In reality, Friedman’s argument was neither obvious nor boring. In “The Role of Government in Education,” Friedman argued that basic free-market principles—such as competition and consumer freedom—should be reintroduced into the education marketplace.
Friedman’s argument was not necessarily new or radical. For the first eight decades after the American Revolution, parents were the primary drivers of what and how their children learned. According to Market Education, written by the late Andrew Coulson, this “unofficial school choice” later dissolved amidst burgeoning anti-Catholic immigrant sentiment and a massive push for mandatory, state-funded, public education.
By the time Friedman wrote “The Role of Government in Education,” state governments essentially had developed monopolies on education, with children assigned to public schools within the district boundaries where they lived. This iron triangle of public schooling—government administration, compulsion and financing of education—had weakened important market forces and limited parents’ power to control their children’s education. Private schools offered an alternative to public school system, but many low- and middle-income families could not afford to pay both the taxes that support public schools and the tuition required of private schools.
So although the history of American education reflects aspects of school choice, education freedom had nearly disappeared by 1955. Children attended their neighborhood public schools even if those schools were a poor fit.

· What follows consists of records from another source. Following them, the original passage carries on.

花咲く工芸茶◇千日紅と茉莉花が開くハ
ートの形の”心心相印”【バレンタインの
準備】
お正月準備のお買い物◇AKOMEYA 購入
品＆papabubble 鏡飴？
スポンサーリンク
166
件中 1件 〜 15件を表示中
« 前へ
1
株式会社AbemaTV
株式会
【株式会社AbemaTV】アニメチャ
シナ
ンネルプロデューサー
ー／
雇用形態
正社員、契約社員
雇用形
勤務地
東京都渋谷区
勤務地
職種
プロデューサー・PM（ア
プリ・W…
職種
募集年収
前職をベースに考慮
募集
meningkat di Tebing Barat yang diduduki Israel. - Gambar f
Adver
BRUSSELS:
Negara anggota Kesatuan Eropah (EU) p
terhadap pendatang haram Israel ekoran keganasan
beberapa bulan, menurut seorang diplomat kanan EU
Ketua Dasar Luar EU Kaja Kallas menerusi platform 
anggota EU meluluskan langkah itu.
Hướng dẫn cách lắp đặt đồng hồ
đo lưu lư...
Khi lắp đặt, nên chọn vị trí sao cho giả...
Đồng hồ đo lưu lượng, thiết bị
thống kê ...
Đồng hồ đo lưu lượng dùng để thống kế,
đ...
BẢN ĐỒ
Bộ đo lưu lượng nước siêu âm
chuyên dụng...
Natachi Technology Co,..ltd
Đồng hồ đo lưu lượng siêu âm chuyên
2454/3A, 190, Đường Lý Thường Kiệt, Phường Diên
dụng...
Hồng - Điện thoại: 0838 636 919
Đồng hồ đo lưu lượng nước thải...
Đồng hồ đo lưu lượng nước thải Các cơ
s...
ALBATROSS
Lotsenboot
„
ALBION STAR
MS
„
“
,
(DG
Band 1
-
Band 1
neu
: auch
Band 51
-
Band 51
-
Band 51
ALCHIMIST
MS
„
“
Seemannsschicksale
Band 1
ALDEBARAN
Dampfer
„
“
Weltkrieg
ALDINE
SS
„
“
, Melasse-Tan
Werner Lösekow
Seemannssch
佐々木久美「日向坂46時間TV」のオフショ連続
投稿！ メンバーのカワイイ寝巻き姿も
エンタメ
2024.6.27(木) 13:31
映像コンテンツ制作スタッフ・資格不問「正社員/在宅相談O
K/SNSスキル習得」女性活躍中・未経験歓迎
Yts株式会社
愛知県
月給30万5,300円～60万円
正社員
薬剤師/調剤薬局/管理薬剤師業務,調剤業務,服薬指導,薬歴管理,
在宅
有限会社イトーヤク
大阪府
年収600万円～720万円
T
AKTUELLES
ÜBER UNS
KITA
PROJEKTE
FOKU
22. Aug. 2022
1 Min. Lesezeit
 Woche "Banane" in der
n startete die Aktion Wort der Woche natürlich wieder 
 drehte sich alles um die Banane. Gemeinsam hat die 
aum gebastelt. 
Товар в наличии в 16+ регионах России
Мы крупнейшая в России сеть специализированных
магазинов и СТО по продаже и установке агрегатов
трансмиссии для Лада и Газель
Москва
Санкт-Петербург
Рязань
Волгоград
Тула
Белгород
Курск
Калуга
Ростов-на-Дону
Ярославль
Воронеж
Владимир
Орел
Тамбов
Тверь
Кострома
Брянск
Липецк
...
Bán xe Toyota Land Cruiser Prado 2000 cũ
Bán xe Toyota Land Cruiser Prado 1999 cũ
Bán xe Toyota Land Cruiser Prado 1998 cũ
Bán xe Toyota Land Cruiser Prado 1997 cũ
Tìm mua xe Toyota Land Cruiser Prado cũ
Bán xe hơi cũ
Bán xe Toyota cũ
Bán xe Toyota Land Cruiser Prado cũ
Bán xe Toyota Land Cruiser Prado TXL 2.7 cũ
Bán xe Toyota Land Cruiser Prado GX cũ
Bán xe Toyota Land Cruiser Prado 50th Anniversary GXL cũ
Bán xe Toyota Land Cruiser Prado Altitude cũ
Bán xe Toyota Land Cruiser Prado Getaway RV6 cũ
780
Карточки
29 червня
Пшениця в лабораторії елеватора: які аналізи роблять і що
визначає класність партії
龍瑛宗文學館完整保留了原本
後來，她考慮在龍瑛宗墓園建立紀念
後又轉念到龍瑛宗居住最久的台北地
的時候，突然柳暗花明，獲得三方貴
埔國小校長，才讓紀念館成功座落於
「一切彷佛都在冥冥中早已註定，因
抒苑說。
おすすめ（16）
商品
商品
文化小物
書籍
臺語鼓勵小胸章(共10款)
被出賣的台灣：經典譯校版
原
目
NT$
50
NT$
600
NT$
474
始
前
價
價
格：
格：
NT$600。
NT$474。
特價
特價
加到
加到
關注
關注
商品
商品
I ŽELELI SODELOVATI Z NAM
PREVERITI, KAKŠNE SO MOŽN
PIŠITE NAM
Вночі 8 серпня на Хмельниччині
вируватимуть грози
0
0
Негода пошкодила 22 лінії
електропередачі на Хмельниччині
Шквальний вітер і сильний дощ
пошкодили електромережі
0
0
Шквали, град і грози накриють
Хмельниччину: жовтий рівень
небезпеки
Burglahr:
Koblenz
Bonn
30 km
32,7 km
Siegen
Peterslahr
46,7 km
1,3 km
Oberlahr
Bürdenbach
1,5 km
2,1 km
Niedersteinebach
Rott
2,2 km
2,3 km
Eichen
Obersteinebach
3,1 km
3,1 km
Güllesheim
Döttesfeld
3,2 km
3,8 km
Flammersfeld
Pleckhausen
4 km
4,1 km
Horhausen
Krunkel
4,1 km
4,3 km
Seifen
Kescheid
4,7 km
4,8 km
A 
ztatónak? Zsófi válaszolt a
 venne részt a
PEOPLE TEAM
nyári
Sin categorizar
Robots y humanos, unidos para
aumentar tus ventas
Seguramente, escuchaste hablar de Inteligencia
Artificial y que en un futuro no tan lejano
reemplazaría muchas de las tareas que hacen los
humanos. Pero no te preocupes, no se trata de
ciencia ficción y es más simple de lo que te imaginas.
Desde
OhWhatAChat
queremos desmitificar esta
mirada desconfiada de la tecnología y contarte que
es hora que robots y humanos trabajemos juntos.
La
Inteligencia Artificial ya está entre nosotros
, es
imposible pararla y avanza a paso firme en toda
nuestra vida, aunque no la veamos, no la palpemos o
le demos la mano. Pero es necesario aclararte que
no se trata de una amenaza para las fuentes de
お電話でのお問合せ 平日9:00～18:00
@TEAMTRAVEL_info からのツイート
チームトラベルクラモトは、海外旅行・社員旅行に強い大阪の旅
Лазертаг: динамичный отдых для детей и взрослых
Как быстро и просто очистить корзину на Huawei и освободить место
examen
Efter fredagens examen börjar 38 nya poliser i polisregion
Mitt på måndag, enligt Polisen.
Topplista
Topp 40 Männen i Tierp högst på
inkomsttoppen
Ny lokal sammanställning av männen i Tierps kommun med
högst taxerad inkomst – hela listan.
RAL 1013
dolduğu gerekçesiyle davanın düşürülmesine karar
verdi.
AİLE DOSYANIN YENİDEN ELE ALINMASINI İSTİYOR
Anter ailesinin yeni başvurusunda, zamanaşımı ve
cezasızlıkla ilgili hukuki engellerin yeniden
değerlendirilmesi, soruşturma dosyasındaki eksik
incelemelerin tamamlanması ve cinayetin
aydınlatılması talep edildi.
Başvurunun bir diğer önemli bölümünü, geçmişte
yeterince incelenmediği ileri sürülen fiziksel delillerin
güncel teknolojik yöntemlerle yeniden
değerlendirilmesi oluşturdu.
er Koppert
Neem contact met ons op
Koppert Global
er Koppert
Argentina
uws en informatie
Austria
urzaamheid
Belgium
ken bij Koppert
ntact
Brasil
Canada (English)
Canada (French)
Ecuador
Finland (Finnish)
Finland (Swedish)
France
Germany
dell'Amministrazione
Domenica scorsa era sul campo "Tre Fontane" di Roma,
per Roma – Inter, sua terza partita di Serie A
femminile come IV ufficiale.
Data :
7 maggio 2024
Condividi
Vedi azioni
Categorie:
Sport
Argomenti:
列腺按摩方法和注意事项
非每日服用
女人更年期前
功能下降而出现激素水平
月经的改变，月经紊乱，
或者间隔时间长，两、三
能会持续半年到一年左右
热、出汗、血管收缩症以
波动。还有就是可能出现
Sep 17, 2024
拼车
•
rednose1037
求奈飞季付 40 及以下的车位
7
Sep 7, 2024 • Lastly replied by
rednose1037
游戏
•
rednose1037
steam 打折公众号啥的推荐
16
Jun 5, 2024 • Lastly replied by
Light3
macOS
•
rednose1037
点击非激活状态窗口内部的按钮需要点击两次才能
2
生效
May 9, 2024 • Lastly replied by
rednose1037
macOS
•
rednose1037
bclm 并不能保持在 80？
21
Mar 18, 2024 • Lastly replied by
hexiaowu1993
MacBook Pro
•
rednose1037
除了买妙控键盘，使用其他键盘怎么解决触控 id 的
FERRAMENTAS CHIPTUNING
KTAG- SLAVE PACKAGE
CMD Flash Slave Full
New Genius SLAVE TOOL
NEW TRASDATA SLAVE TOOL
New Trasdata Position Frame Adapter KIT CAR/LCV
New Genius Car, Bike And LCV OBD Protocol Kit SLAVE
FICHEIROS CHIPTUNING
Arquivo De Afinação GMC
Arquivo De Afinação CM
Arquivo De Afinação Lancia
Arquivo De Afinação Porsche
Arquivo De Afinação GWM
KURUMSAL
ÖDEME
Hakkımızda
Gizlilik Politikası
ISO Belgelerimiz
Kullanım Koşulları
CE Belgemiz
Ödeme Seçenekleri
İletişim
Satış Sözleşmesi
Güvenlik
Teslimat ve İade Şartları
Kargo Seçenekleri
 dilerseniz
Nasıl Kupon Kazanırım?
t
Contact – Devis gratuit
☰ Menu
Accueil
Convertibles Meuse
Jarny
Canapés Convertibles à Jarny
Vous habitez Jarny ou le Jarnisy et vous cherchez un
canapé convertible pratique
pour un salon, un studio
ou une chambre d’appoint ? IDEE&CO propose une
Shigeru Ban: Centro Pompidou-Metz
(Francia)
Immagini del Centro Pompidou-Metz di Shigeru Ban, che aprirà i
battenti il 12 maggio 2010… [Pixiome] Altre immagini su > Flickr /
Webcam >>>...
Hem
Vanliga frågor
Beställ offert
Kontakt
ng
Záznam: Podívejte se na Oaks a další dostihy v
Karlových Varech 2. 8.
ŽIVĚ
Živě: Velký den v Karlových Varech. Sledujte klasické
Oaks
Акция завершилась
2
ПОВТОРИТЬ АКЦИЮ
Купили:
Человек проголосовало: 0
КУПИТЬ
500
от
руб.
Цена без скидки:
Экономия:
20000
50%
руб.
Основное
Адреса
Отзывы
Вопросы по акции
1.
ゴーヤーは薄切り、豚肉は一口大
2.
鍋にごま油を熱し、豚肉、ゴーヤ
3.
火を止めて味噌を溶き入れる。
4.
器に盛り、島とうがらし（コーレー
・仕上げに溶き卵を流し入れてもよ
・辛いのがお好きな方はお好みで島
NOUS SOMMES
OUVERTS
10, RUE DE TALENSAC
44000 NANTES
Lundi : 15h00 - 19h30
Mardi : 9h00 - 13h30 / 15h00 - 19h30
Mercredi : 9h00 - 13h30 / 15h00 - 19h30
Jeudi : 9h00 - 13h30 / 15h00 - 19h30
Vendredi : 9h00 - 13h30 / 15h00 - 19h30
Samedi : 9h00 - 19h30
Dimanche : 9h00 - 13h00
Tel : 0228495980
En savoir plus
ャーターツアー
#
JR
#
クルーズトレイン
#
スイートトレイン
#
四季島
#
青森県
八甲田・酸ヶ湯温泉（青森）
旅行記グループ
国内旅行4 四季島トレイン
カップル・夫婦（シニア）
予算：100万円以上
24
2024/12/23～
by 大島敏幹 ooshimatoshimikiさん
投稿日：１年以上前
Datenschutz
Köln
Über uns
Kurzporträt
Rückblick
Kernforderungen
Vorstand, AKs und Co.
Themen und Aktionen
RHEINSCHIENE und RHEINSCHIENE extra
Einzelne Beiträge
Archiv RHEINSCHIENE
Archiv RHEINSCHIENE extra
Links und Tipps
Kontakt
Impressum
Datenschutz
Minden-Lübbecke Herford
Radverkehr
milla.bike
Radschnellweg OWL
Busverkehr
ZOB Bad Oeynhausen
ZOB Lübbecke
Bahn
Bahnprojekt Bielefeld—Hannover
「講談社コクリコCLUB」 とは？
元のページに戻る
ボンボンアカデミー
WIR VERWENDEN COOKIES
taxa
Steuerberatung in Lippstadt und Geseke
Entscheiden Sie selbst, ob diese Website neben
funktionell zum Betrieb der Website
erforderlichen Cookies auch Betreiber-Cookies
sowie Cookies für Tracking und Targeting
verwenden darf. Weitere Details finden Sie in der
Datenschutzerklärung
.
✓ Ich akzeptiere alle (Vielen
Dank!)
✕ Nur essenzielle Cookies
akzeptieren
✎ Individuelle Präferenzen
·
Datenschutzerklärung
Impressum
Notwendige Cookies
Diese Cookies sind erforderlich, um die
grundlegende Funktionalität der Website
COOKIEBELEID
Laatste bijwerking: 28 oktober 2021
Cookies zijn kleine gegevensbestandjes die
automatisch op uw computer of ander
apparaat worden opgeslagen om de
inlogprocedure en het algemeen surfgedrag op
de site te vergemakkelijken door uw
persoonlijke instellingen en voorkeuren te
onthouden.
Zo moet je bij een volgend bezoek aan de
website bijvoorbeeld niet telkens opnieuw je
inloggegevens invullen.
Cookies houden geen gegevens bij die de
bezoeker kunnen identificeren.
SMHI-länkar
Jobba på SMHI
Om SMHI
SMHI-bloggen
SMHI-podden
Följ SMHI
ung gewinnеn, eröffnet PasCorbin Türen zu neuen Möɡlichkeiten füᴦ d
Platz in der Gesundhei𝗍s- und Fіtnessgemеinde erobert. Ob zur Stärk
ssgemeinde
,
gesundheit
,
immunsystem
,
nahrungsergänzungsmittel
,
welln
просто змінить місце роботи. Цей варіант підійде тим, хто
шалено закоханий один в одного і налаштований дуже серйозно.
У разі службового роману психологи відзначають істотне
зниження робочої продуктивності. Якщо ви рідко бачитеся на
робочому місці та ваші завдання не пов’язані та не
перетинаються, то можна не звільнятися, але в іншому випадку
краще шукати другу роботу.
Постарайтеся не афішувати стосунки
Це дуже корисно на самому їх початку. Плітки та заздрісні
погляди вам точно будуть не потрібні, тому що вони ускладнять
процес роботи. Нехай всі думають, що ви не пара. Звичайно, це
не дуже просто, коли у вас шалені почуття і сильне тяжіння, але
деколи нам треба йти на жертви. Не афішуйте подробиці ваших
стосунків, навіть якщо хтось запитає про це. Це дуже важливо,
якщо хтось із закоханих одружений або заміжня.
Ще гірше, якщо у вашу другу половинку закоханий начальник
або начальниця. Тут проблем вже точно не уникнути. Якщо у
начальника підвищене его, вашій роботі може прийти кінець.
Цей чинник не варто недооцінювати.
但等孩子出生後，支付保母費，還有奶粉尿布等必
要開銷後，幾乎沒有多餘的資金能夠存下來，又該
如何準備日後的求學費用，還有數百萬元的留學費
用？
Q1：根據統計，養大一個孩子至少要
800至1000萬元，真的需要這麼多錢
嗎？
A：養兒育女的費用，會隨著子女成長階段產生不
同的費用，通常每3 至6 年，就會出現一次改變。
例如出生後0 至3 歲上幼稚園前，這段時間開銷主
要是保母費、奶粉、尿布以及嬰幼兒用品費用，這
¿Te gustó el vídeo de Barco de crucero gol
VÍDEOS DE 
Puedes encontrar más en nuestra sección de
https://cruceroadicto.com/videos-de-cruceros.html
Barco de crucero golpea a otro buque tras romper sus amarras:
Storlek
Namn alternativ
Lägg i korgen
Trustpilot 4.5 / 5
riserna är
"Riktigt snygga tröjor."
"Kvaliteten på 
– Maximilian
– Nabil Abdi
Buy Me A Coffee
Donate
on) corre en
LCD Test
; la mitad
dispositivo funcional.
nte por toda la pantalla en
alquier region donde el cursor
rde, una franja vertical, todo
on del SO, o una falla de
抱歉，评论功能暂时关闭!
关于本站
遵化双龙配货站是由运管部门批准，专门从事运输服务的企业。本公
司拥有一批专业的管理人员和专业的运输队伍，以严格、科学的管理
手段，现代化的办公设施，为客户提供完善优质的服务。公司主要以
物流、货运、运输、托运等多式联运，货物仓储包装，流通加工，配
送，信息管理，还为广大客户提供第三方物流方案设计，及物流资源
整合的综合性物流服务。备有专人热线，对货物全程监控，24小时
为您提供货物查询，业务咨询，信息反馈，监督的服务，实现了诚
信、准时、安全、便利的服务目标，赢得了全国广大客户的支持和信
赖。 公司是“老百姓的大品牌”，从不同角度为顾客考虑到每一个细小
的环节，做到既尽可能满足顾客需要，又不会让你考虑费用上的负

Friedman’s essay argued that parents, not the state, should makes the decisions when it came to their children’s education. Instead of government officials mandating students attend given schools, competition between schools would encourage greater innovation, efficiency, and effectiveness. Parents, untethered from arbitrary school district boundaries, then could vote with their feet. As Friedman put it: “Parents could express their views about schools directly, by withdrawing their children from one school and sending them to another, to a much greater extent than is now possible.”
Friedman’s essay also proposed a voucher program, where the state would take the money that wouldhave been spent to educate students at public schools and give it to parents to cover tuition at a private school of their choice. Fundamentally, he argued to separate the financing of education from the delivery of services.
Friedman’s ideas were first implemented in Wisconsin in 1989 when state Assemblywoman Polly Williams authored the Milwaukee Parental Choice Program, —the first modern-day private school choice legislation. The bipartisan legislation enabled low-income minority families to use vouchers to pay for tuition at the city’s private schools.
Later, 18 states and the District of Columbia launched similar voucher programs. The same number of states now offer tax-credit scholarships, which enable individuals and businesses to receive tax credits for donating to nonprofits that fund private school scholarships.
In 2011—dubbed “the year of school choice” because 12 states passed legislation that either created new school choice programs or expanded programs that already existed—Arizona implemented the county’s first education savings account option.
Education savings accounts allow parents to use taxpayer funds to pay for tuition, tutors, textbooks, and other education expenses. Friedman had suggested this as well during a 2003 interviewin which he spoke of issuing “partial vouchers.”
Florida, Tennessee, Mississippi, and North Carolina have since followed Arizona’s lead and implemented their own Education Savings Account options.
Around the same time Milwaukee passed the Milwaukee Parental Choice Program, public charter schools—another key player in the fight for school choice—started to take off. Public charter schools operate with greater autonomy and at less cost than their traditional public school counterparts. Because they are independent from traditional public school curriculum requirements, charter schools can tailor their environments and curricula to their students’ needs.
Despite these gains, pushback continues. Just last week, the U.S. Supreme Court heard a case that dealt with tax-credit scholarship programs. The case’s ruling, which is expected this summer, could shape the future of the school choice discussion in the United States.
But Friedman’s legacy endures, and this year’s National School Choice Week is a reminder that progress continues, but by no means is the fight for authentic education freedom over yet.